Так или иначе, вместо матери у Альды был ее единственный портрет – в накидке, под вуалью! – да много нянюшек, от которых она постоянно сбегала, едва начав ходить, и в гордом одиночестве изучала бесчисленные комнаты с коридорами огромной башни, пока ее не обнаруживали и не возвращали в детскую. Когда Альда подросла и узнала ту часть истории своей матери, которую слугам было позволено рассказать, она спросила себя: уж не боится ли Алессио Арналдо потерять дочь так же, как потерял первую жену? К тому времени доминус снова женился, обзавелся еще тремя дочерьми, но все равно то и дело замирал перед портретом укутанной в шелка Ариэнны и смотрел в ее нарисованные глаза со странным выражением лица.

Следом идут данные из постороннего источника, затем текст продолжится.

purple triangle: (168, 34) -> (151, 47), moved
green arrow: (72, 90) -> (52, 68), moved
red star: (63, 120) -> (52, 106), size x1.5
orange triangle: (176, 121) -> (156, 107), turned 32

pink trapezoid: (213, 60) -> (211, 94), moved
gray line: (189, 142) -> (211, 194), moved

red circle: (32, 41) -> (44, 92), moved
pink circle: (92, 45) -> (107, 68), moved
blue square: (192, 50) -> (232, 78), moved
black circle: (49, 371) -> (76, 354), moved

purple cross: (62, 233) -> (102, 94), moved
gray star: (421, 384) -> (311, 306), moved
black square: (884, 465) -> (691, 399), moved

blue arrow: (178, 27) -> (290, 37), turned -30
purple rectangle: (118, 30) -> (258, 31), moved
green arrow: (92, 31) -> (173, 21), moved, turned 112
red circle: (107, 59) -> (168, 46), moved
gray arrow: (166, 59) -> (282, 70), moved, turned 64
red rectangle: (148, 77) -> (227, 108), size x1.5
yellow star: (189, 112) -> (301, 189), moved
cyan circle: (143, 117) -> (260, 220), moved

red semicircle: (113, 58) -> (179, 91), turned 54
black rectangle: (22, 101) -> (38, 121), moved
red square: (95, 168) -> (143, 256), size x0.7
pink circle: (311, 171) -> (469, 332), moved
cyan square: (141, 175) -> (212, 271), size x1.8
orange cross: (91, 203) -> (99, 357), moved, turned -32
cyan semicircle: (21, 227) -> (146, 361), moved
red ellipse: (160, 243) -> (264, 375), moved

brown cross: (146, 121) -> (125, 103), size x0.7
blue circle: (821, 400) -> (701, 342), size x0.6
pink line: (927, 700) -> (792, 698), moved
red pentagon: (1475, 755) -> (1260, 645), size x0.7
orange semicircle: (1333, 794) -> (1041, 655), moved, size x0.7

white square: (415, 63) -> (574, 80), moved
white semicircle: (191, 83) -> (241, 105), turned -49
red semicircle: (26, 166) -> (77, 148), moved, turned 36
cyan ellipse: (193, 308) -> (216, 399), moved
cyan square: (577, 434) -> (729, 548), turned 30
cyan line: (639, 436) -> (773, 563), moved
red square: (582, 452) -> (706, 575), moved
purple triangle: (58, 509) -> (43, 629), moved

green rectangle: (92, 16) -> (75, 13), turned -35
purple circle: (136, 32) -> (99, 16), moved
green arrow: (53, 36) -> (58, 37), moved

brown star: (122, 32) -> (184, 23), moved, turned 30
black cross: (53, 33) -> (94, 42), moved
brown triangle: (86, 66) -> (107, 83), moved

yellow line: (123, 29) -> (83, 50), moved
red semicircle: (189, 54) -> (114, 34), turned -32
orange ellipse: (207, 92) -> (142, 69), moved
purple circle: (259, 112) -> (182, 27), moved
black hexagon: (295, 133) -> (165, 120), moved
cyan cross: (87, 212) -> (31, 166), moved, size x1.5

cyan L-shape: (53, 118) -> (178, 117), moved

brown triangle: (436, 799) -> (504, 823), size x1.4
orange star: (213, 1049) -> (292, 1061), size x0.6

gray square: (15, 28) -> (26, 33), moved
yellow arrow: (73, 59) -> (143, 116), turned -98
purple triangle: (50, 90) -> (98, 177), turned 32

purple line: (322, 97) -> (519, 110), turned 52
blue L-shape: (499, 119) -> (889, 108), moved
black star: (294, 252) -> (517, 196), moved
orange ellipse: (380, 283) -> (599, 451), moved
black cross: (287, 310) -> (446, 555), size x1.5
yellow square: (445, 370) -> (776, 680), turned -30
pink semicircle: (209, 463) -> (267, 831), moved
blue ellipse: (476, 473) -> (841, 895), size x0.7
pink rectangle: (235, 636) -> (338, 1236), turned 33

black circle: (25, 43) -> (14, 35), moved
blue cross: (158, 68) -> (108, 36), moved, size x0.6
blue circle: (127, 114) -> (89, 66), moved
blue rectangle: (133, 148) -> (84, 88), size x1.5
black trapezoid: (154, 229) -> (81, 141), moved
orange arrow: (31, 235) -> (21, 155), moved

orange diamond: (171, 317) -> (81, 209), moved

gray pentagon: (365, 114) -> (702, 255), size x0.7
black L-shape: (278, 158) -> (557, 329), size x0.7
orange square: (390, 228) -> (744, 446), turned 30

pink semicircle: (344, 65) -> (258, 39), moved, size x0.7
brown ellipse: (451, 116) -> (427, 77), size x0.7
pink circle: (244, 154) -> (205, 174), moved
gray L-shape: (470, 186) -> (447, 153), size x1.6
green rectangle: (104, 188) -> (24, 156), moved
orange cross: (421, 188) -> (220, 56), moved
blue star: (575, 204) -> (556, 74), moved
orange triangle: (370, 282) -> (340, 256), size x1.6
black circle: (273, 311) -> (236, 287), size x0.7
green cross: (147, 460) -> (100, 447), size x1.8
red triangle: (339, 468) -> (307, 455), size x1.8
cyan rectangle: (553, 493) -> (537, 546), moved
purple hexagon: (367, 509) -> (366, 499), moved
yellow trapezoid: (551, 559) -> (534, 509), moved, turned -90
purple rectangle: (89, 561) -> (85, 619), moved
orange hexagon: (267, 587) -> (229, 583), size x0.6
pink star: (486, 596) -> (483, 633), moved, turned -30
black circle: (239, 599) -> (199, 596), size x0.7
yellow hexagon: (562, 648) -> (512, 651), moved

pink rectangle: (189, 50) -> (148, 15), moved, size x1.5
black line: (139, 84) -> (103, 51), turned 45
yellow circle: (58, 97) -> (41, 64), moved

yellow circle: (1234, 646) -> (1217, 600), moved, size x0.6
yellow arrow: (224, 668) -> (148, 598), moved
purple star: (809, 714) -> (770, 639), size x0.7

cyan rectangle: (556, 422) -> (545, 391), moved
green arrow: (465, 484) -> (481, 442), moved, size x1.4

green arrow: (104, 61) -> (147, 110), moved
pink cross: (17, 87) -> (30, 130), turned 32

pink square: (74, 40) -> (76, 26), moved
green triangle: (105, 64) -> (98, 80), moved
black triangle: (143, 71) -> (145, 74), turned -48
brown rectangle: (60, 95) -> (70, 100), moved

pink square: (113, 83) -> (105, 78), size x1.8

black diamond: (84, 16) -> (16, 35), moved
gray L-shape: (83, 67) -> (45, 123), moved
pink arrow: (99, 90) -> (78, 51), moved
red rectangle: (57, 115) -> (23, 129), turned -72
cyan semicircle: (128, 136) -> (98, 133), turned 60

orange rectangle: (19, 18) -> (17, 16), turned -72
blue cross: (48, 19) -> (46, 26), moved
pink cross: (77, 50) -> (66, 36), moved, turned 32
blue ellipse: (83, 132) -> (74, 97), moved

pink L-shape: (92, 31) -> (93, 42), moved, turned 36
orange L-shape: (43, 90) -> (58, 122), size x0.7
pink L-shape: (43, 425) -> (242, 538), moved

Альда взрослела, и у нее оставалось все меньше возможностей сбегать из-под надзора, да и башня теперь вовсе не казалась такой огромной и привлекательной – в отличие от мира у подножия. Дочь Арналдо была вынуждена проводить время с сестрами, с гостями, со слугами, которые – по подсказке доминуса – начали приходить к ней, а не к его нынешней, вот уже четвертой жене, с вопросами, как им делать то и это. Она все замечала – и понимала, куда ведет этот путь. Она была не против.
И все же, все же…
В доме морвита ей выделили на втором этаже комнату размером с небольшой платяной шкаф, даже без кровати – здесь, как и почти во всей Ахимсе, спали на тюфяках. Альда удивилась, но не расстроилась: она уже почувствовала, что на земле теплее, чем в Гиацинтовой башне с ее вечными сквозняками. Двое младших учеников, чьи имена она тотчас перепутала, все время выглядывали из-за угла, наблюдая за тем, как Киран и Иша водят гостью по дому. Потом внизу звякнул колокольчик, и они умчались прочь.
Иша посмотрел на Кирана.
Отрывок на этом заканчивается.